Fotográficamente, el trabajo se mueve entre espacios domésticos íntimos y los vastos paisajes donde se desarrollan las búsquedas. Las imágenes siguen a las mujeres durante las operaciones de campo, excavando, documentando fragmentos de huesos y marcando los lugares de enterramiento, pero también en momentos de tranquila recuperación, reuniones, rituales espirituales, baños termales y gestos de apoyo mutuo que les ayudan a seguir adelante.

El proyecto también aborda la crisis de las desapariciones en México en su conjunto. Actualmente hay más de 130 000 personas registradas como desaparecidas, mientras que se han descubierto miles de fosas clandestinas por todo el país. Las familias suelen documentar sus propios hallazgos con sus teléfonos y regresan repetidamente a los mismos lugares, enfrentándose a los vestigios físicos de la violencia mientras se enfrentan a la indiferencia burocrática y al fracaso institucional.

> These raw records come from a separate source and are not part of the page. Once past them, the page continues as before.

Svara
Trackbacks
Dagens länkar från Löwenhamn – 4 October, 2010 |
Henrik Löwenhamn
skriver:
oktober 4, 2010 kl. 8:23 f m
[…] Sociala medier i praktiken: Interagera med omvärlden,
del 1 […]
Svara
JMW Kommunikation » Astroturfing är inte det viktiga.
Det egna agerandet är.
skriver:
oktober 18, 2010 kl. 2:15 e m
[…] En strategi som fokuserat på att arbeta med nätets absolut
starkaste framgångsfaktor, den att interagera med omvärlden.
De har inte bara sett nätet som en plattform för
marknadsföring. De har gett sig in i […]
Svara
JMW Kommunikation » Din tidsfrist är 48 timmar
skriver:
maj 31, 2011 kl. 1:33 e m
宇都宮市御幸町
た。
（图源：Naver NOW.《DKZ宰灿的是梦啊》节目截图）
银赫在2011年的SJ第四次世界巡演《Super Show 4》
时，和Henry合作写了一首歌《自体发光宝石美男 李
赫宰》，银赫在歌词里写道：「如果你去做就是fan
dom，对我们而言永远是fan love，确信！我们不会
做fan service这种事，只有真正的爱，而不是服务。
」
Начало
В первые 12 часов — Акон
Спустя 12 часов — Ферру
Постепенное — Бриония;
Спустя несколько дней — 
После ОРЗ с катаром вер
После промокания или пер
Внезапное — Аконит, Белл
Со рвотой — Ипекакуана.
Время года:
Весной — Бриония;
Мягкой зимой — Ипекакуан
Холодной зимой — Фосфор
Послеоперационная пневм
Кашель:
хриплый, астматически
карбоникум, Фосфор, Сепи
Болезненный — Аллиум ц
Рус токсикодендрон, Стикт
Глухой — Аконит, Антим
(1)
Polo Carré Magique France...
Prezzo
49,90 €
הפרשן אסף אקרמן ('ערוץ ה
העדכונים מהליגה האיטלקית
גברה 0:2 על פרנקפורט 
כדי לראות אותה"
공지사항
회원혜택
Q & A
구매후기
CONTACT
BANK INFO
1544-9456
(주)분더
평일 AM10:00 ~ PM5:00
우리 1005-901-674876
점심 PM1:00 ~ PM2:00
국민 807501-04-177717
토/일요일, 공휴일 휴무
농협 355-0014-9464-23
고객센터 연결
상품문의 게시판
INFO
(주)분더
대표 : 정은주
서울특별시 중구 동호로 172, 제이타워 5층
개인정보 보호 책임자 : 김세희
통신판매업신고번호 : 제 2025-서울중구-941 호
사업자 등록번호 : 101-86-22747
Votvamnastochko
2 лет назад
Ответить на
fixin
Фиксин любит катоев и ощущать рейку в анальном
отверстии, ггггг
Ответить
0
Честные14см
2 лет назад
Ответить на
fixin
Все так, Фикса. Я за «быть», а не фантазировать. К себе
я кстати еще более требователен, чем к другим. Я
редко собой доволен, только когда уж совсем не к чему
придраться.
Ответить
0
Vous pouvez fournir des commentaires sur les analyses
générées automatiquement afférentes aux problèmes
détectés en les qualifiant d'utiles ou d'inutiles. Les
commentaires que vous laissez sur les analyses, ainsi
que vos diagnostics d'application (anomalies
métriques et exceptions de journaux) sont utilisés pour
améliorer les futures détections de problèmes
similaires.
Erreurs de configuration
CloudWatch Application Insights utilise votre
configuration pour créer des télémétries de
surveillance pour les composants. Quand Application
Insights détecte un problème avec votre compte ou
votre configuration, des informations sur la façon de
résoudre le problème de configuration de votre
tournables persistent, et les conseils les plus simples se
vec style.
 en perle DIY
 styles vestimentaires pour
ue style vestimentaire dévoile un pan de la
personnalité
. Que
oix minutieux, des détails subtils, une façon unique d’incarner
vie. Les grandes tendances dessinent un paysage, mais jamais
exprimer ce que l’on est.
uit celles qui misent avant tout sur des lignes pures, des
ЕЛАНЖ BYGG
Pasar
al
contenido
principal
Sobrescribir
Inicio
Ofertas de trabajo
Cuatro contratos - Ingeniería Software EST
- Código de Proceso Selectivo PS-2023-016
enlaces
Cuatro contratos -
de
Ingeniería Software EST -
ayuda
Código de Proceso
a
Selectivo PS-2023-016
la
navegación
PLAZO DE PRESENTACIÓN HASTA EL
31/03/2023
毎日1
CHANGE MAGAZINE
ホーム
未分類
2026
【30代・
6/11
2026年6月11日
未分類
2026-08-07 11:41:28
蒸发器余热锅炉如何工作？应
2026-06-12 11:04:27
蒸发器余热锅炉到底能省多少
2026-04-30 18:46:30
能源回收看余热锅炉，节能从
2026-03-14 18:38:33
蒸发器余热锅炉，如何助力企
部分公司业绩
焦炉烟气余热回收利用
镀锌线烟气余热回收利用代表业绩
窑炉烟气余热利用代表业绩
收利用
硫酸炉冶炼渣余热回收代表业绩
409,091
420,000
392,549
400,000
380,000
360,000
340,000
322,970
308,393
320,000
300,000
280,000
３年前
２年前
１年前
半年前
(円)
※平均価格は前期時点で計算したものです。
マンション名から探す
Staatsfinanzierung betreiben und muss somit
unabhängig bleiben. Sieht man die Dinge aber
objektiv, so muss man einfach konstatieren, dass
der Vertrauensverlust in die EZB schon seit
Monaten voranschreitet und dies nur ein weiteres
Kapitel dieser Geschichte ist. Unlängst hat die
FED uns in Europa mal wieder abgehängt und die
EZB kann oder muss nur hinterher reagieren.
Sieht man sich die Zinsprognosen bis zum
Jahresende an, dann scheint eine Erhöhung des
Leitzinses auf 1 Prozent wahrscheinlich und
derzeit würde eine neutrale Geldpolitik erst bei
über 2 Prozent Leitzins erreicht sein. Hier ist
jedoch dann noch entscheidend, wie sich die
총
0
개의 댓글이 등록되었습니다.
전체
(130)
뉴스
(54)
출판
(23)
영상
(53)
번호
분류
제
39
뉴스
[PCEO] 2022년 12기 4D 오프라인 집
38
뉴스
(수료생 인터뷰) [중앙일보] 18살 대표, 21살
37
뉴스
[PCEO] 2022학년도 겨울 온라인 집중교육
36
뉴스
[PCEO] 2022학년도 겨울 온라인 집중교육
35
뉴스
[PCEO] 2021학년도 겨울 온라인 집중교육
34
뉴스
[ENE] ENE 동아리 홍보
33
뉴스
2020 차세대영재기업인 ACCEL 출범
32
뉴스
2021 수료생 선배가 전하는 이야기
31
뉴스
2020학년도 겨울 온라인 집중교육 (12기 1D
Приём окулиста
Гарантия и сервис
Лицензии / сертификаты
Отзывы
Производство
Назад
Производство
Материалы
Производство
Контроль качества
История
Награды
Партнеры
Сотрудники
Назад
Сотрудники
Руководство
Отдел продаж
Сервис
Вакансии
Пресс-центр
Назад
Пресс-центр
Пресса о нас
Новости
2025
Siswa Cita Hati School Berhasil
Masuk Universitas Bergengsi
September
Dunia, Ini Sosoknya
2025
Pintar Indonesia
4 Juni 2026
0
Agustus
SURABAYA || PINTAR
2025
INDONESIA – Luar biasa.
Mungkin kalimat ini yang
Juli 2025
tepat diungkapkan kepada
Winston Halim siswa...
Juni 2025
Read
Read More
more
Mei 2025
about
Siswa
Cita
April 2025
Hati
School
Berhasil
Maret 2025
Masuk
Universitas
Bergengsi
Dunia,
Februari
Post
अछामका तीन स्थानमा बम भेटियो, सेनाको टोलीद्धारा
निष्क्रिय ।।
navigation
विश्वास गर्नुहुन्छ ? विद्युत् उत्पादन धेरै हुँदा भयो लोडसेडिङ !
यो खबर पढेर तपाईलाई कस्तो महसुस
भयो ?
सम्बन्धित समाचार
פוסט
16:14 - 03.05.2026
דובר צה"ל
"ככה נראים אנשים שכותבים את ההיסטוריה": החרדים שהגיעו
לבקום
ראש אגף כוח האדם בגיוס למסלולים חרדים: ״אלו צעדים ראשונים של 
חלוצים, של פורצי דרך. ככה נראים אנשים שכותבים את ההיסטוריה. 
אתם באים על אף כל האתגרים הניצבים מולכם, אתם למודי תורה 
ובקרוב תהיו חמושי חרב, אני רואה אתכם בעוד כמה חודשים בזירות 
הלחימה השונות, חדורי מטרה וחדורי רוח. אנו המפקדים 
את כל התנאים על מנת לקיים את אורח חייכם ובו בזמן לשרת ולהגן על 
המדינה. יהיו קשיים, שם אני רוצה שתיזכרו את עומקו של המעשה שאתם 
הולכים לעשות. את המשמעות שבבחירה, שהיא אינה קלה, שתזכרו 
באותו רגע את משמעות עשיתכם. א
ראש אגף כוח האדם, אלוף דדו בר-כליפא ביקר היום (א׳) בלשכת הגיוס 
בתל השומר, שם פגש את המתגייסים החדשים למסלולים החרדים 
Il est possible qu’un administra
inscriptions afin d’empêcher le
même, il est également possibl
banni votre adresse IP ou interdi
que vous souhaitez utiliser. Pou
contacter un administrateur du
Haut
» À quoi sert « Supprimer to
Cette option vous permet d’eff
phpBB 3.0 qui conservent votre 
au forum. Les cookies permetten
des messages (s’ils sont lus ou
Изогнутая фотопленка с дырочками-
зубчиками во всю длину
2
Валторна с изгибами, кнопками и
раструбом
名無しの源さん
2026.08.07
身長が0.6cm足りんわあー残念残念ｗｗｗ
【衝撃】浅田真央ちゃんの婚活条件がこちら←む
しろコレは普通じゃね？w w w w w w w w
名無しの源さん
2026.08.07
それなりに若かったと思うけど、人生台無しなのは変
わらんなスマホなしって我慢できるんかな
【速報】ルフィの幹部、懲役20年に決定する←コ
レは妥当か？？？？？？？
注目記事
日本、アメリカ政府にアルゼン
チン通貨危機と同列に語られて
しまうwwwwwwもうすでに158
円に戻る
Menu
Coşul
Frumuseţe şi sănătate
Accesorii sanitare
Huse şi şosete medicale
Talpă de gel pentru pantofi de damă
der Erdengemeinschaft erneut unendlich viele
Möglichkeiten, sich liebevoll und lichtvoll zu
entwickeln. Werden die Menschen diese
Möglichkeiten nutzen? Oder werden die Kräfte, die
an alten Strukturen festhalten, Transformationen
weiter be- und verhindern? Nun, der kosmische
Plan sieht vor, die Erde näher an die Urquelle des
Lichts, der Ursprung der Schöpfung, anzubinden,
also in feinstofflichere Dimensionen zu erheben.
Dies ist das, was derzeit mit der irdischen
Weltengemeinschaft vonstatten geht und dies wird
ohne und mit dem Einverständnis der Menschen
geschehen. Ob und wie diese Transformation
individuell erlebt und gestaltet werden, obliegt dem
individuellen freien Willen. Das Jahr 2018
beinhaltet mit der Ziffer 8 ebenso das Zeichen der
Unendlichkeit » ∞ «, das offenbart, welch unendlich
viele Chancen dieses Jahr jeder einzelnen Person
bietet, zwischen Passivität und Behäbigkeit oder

Muchos buscadores viven bajo una amenaza constante. Desde 2010, al menos 27 personas involucradas en las labores de búsqueda han sido asesinadas. A pesar de estos peligros, los colectivos siguen organizando brigadas de búsqueda, compartiendo comida, transportando suministros y cuidándose unos a otros sobre el terreno. En sus mochilas llevan guantes, mascarillas, medicamentos y repelente, pero también la frágil esperanza de que algún día puedan encontrar a sus hijos con vida.

Frío en el alma se basa en mi anterior trabajo a largo plazo, Geografía del dolor, un archivo multimedia creado en 2011 que documenta los testimonios de las familias afectadas por la ola de violencia en México tras la llamada «guerra contra las drogas». En aquel momento, las autoridades reconocían la existencia de unas 20 000 personas desaparecidas. Hoy en día, la cifra supera las 130 000.

A lo largo de más de diez años acompañando a madres en busca de sus seres queridos, Frío en el alma se ha convertido en una exploración fotográfica de la memoria, la resistencia y la persistencia del amor frente a la desaparición.